DarkstarProject / darkstar

DEPRECATED - FFXI Server Emulator - See Project Topaz
https://github.com/project-topaz/topaz
GNU General Public License v3.0
455 stars 549 forks source link

Recast/zoneentities/zoneserver #668

Closed Warp-ass closed 9 years ago

Warp-ass commented 9 years ago

crashing extremely often on the current version, while on debug VS first points to a vector, and then points to recast container as the next step after it returns from the current function. my guess is that it is crashing on the GetRecastList when checking

RecastList_t* PRecastList = GetRecastList((RECASTTYPE)type);

because it says the next step will be the next line:

for (uint16 i = 0; i < PRecastList->size(); ++i)

When I follow it back in the callstack it points to zone_entities and zoneserver. I mention this because prior to getting the current version running, we were having a number of issues with zone_settings.sql . I am still trying to debug these crashes and create dumps on them, but many of the crashes break on different places, but the dumps all show that the call stack includes zoneserver. I'm still working hard to pinpoint this but if anyone has any input on this, it would be greatly appreciated.

Warp-ass commented 9 years ago

update: while almost every crash was originally on the recast, now it seems to be coming very often from places that cannot be seen directly in the call stack. looking at the map's log file, i see this for the most recent crash:

DB error - Lost connection to MySQL server during query [Fatal Error][0m [1;31mzoneutils::GetZoneIPP: Cannot find zone 110 [Debug][0m Message: Sent message 10 to message server [Debug][0m Message: Received message 10 from message server

very often the crashes seem to coincide with someone changing zones in the log, as well as this "sent/received message # to/from server".

what does show up in the dump, is the next step would be for sql.cpp within int32 Sql_QueryV, with the comment above it that says "executes a query". I am doing my best to figure out what is going on here but this is frustrating.

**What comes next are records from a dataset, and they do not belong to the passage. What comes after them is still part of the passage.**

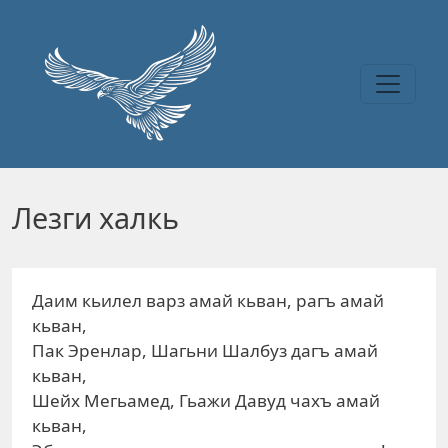
Перейти к основному содержанию
Лезги халкь
Даим кьилел варз амай кьван, рагъ амай
кьван,
Пак Эренлар, Шагьни Шалбуз дагъ амай
кьван,
Шейх Мегьамед, Гьажи Давуд чахъ амай
кьван,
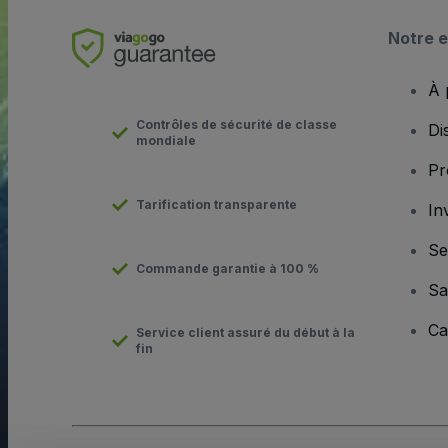
Notre e
À 
Contrôles de sécurité de classe
Di
mondiale
Pr
Tarification transparente
In
Se
Commande garantie à 100 %
Sa
Ca
Service client assuré du début à la
fin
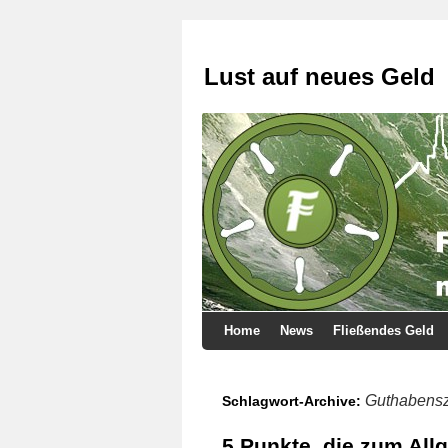
Lust auf neues Geld
Home
News
Fließendes Geld
Guthabens
Schlagwort-Archive:
5 Punkte, die zum Allg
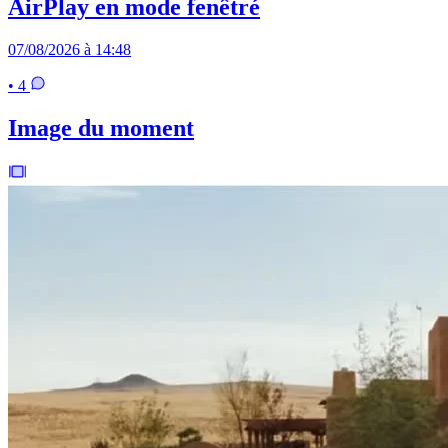
AirPlay en mode fenêtré
07/08/2026 à 14:48
• 4
Image du moment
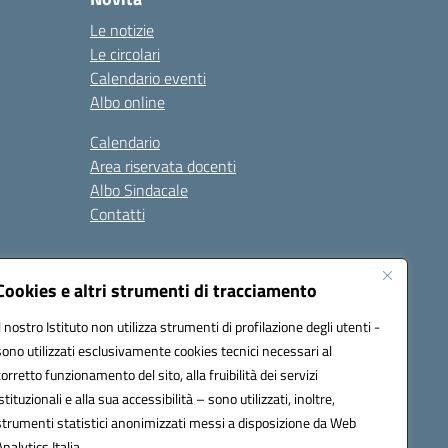
Le notizie
Le circolari
Calendario eventi
Albo online
Calendario
Area riservata docenti
Albo Sindacale
Contatti
gali
Seguici su:
Cookies e altri strumenti di tracciamento
Il nostro Istituto non utilizza strumenti di profilazione degli utenti -
sono utilizzati esclusivamente cookies tecnici necessari al
ap005@pec.istruzione.it
corretto funzionamento del sito, alla fruibilità dei servizi
istituzionali e alla sua accessibilità – sono utilizzati, inoltre,
strumenti statistici anonimizzati messi a disposizione da Web
Analytics Italia.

Warp-ass commented 9 years ago

just got a log full of "cannot load charid ##### DB Error - my sql server has gone away" but only for a large chunk of players. many others in other zones were fine, but had to force a server restart to free the mass of players.

Warp-ass commented 9 years ago

crashes have dropped in frequency from happening every 2-15 minute to now happening up to an hour apart. not sure what changed, other than how late it is. there are more players on now than before, my best guess is lobby server traffic or something, i don't know. i give up for today.

teschnei commented 9 years ago

there is really nothing i can do with this unless you provide a dump

it sounds like issues with your DB at any rate

takhlaq commented 9 years ago

https://www.dropbox.com/s/00z5cgmggkc2ur1/12-16-Recast.7z?dl=0

looks like a crappy char was loaded into the zone's m_charList CZone::IncreaseZoneCounter checks the targid before adding the char to the zone's char list so im assuming something went wrong after the char was added (maybe when the player was removed from zone in CZone::DecreaseZoneCounter)

Warp-ass commented 9 years ago

kind of a shot in the dark but after looking at it with demo for a while, it looks like it might have something to do with outpost warps. many of the autos show northern sandoria/bastok mines as the zone or prevzone

teschnei commented 9 years ago

have the log too? that'd help

Warp-ass commented 9 years ago

this log should encompass it, sorry for the size, just grabbed it quickly while working

i think the log starts yesterday afternoon around 1

https://www.dropbox.com/s/w97j7h2o8l59po3/scavenger-map-server.log?dl=0

i would tell you when the crash happened but it was demo that submitted that dump so i don't actually know, presumably some time around when he posted it.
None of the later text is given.